What happened
A remote command injection vulnerability in Apache bRPC’s built-in heap profiler service (heap endpoint /pprof/heap) allows unauthenticated attackers to execute arbitrary system commands with bRPC process privileges on affected deployments. This flaw arises from improper input sanitization of the extra_options parameter, which is passed directly to underlying system command execution without validation. The vulnerability, tracked as CVE-2025-60021, affects all Apache bRPC versions before 1.15.0. An attacker can exploit this by sending crafted requests to the heap profiler endpoint exposed on untrusted networks. Successful exploitation could enable lateral movement, data exfiltration, persistence, or service disruption on compromised systems.

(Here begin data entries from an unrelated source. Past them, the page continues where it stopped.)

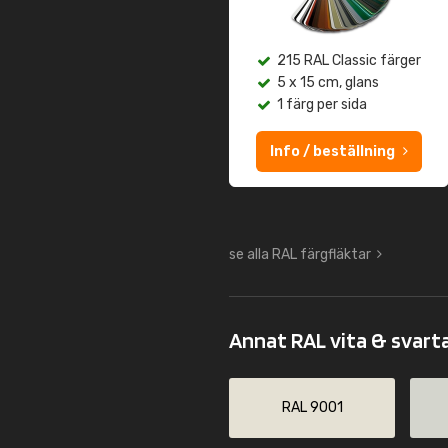
215 RAL Classic färger
5 x 15 cm, glans
1 färg per sida
Info / beställning
se alla RAL färgfläktar
Annat RAL vita & svart
RAL 9001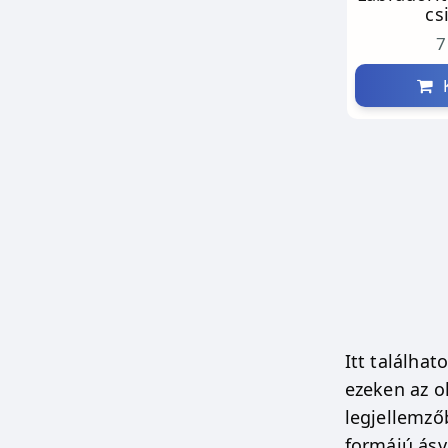
cs
7
K
Itt találhat
ezeken az o
legjellemző
formájú ásv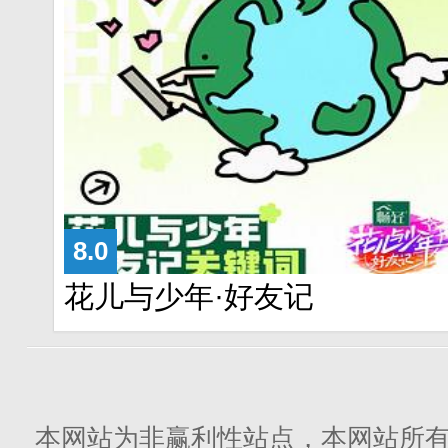
8.0
花儿与少年·好友记
本网站为非赢利性站点，本网站所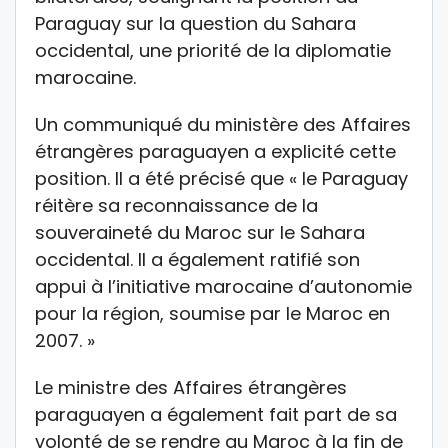
Paraguay sur la question du Sahara
occidental, une priorité de la diplomatie
marocaine.
Un communiqué du ministère des Affaires
étrangères paraguayen a explicité cette
position. Il a été précisé que « le Paraguay
réitère sa reconnaissance de la
souveraineté du Maroc sur le Sahara
occidental. Il a également ratifié son
appui à l’initiative marocaine d’autonomie
pour la région, soumise par le Maroc en
2007. »
Le ministre des Affaires étrangères
paraguayen a également fait part de sa
volonté de se rendre au Maroc à la fin de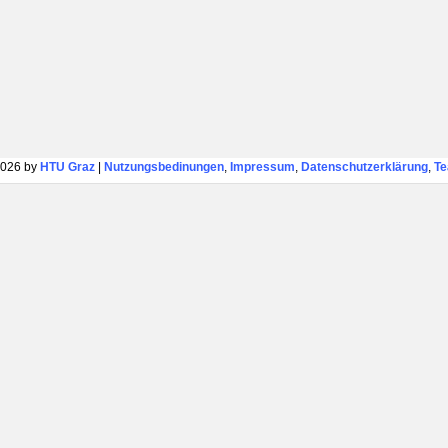
026 by
HTU Graz
|
Nutzungsbedinungen
,
Impressum
,
Datenschutzerklärung
,
T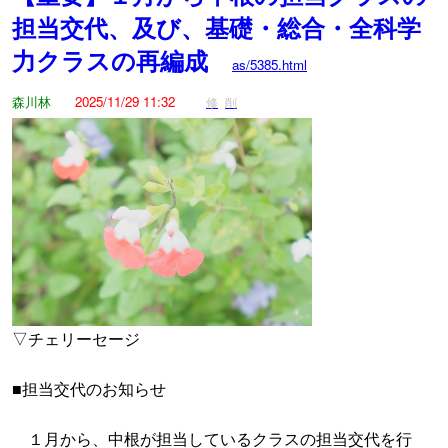
担当交代、及び、基礎・総合・全科学
力クラスの再編成
as/5385.html
森川林
2025/11/29 11:32
修
削
▽チェリーセージ
■担当交代のお知らせ
１月から、中根が担当しているクラスの担当交代を行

Patches addressing the flaw were released in Apache bRPC 1.15.0 and can also be backported manually from the project repository.
Who is affected
Deployments running Apache bRPC < 1.15.0 that expose the heap profiler endpoint to untrusted networks face direct remote attack risk; internal or internet-accessible microservices, APIs, and distributed systems may be impacted.
Why CISOs should care
Remote command injection elevates risk of full system compromise from unauthenticated access, raising operational, data confidentiality, and service availability concerns, particularly for backend infrastructure relying on bRPC.
3 practical actions
- Apply official updates: Upgrade Apache bRPC to 1.15.0 or later to eliminate this attack vector.
- Restrict service exposure: Limit access to the /pprof/heap endpoint using network controls.
- Monitor for unusual activity: Detect anomalous commands and unexpected heap profiler requests in logs and telemetry.